Lisa Parr, PhD, completed her undergraduate studies at Beloit College before receiving her master’s degree and doctorate from Emory University.

During the initial 10 years of her career, Dr. Parr studied comparative social cognition in monkeys and apes, particularly the way in which chimpanzees and rhesus monkeys gain information about identity and expression from faces. During the last few years, she has expanded her research program in a more translational direction to understand the basic behavior, neurobiology and development of social behavior in monkeys as a model for understanding social impairments in humans. Dr. Parr’s lab now has two main directions:

1)    Learning how oxytocin (OT) modulates the salience of social stimuli and their rewarding quality in adult monkeys. She and her team have developed a novel procedure for administering OT to awake monkeys using an intranasal delivery method that successfully penetrates the central nervous system. The team is developing a variety of interactive computerized tasks to test how these compounds affect social information processing.

2)    Identifying patterns of social perceptual development in infant rhesus monkeys from birth through 6 months of age with the goal of mapping the normative developmental trajectory for the development of social attention. Dr. Parr’s research team has developed an innovative eye-tracking laboratory at the Yerkes Field Station to track social perception in infant monkeys. Team members will correlate these behavioral data with developmental changes in functional brain networks using resting state functional connectivity MRI.
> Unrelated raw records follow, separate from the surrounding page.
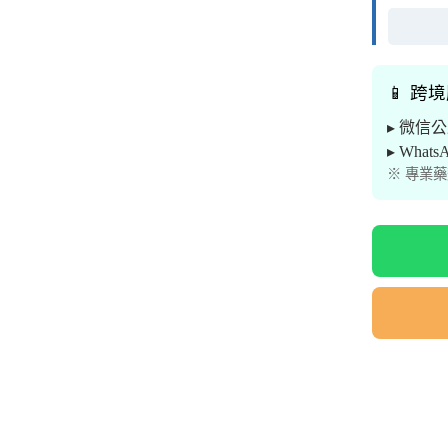
📱 跨
▸ 微信
▸ What
※ 專業藥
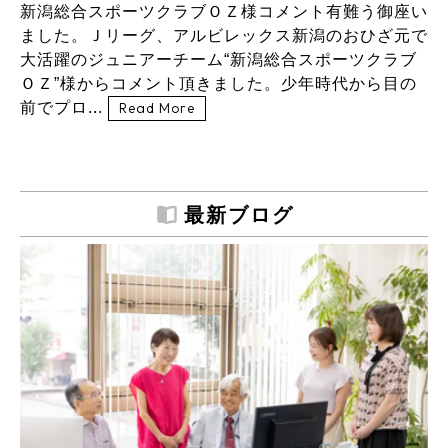
新潟総合スポーツクラブＯＺ様コメント有難う御座い
ました。Ｊリーグ、アルビレックス新潟のおひざ元で
大活躍のジュニアーチーム“新潟総合スポーツクラブ
ＯＺ”様からコメント頂きました。少年時代から目の
前でプロ...
Read More
最新ブログ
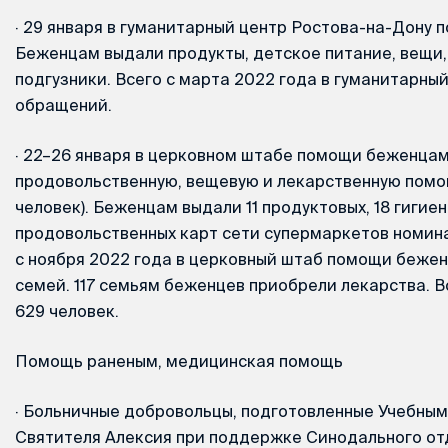
·
29 января в гуманитарный центр Ростова-на-Дону 
Беженцам выдали продукты, детское питание, вещи,
подгузники. Всего с марта 2022 года в гуманитарны
обращений.
·
22–26 января в церковном штабе помощи беженцам
продовольственную, вещевую и лекарственную помощ
человек). Беженцам выдали 11 продуктовых, 18 гигие
продовольственных карт сети супермаркетов номина
с ноября 2022 года в церковный штаб помощи бежен
семей. 117 семьям беженцев приобрели лекарства. В
629 человек.
Помощь раненым, медицинская помощь
·
Больничные добровольцы, подготовленные Учебным
Святителя Алексия при поддержке Синодального от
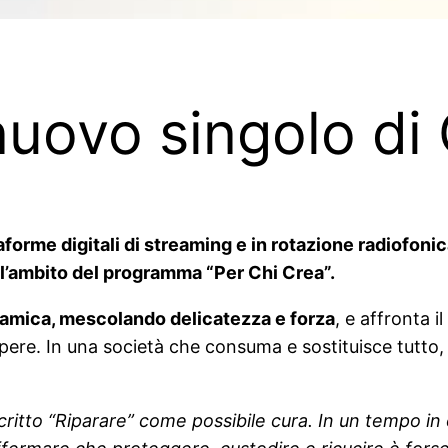
 nuovo singolo d
aforme digitali di streaming e in rotazione radiofonic
ell’ambito del programma “Per Chi Crea”.
namica, mescolando delicatezza e forza
, e affronta i
pere. In una società che consuma e sostituisce tutto, s
critto “Riparare” come possibile cura. In un tempo in 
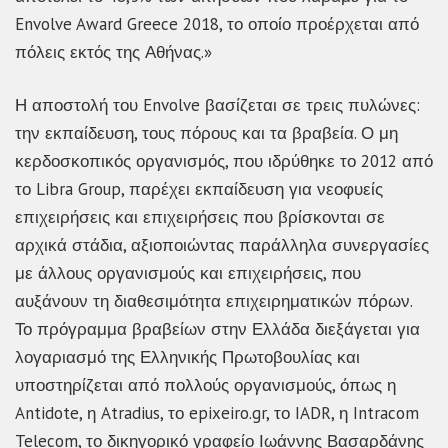
Envolve Award Greece 2018, το οποίο προέρχεται από
πόλεις εκτός της Αθήνας.»
Η αποστολή του Envolve βασίζεται σε τρεις πυλώνες:
την εκπαίδευση, τους πόρους και τα βραβεία. Ο μη
κερδοσκοπικός οργανισμός, που ιδρύθηκε το 2012 από
το Libra Group, παρέχει εκπαίδευση για νεοφυείς
επιχειρήσεις και επιχειρήσεις που βρίσκονται σε
αρχικά στάδια, αξιοποιώντας παράλληλα συνεργασίες
με άλλους οργανισμούς και επιχειρήσεις, που
αυξάνουν τη διαθεσιμότητα επιχειρηματικών πόρων.
Το πρόγραμμα βραβείων στην Ελλάδα διεξάγεται για
λογαριασμό της Ελληνικής Πρωτοβουλίας και
υποστηρίζεται από πολλούς οργανισμούς, όπως η
Antidote, η Atradius, το epixeiro.gr, το IADR, η Intracom
Telecom, το δικηγορικό γραφείο Ιωάννης Βασαρδάνης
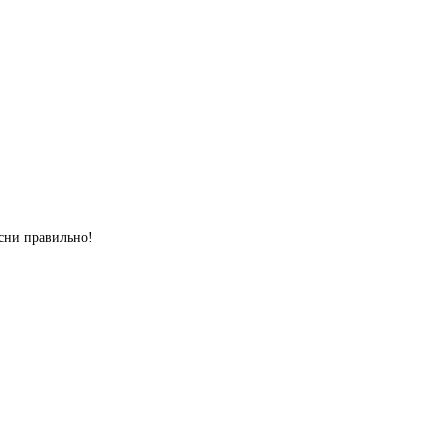
сни правильно!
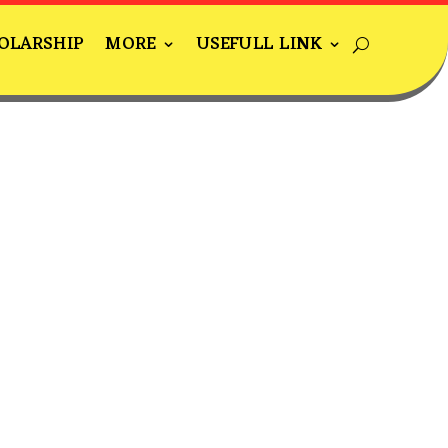
OLARSHIP
MORE
USEFULL LINK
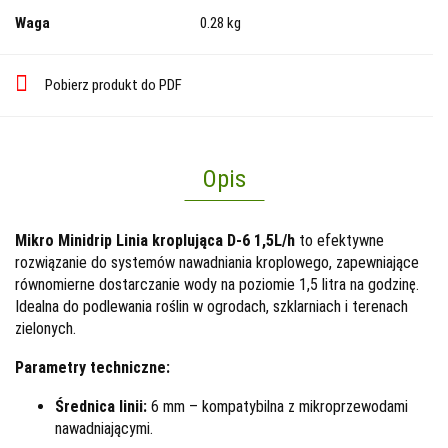
Waga
0.28 kg
Pobierz produkt do PDF
Opis
Mikro Minidrip Linia kroplująca D-6 1,5L/h
to efektywne
rozwiązanie do systemów nawadniania kroplowego, zapewniające
równomierne dostarczanie wody na poziomie 1,5 litra na godzinę.
Idealna do podlewania roślin w ogrodach, szklarniach i terenach
zielonych.
Parametry techniczne:
Średnica linii:
6 mm – kompatybilna z mikroprzewodami
nawadniającymi.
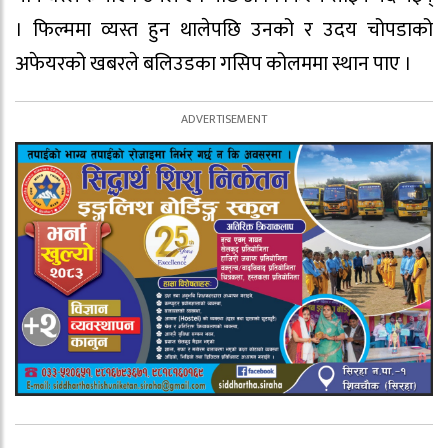
। फिल्ममा व्यस्त हुन थालेपछि उनको र उदय चोपडाको
अफेयरको खबरले बलिउडका गसिप कोलममा स्थान पाए ।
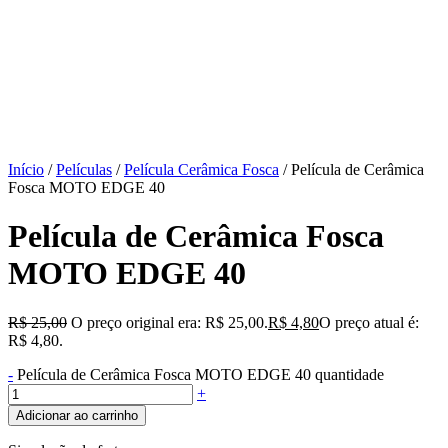
Início
/
Películas
/
Película Cerâmica Fosca
/ Película de Cerâmica
Fosca MOTO EDGE 40
Película de Cerâmica Fosca
MOTO EDGE 40
R$
25,00
O preço original era: R$ 25,00.
R$
4,80
O preço atual é:
R$ 4,80.
-
Película de Cerâmica Fosca MOTO EDGE 40 quantidade
+
Adicionar ao carrinho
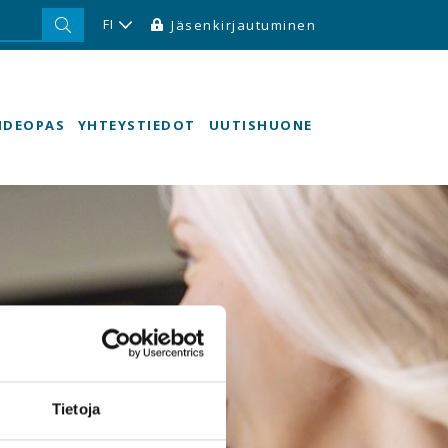
FI
Jäsenkirjautuminen
HDEOPAS
YHTEYSTIEDOT
UUTISHUONE
Tietoja
e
As an extension of this work, the Parr lab is combining these two approaches to monitor the effects of chronic and repeated intranasal OT on the development of social attention in infant monkeys longitudinally through the first year of life. The team will use functional neuroimaging to address whether this administration procedure produces long-lasting changes in the development of functional brain networks.

The long-term goals of the Parr lab are to produce highly translational research focused on understanding the neurobiology of social impairments and to be a part of developing possible treatments for social impairments using a highly relevant, developmental animal model.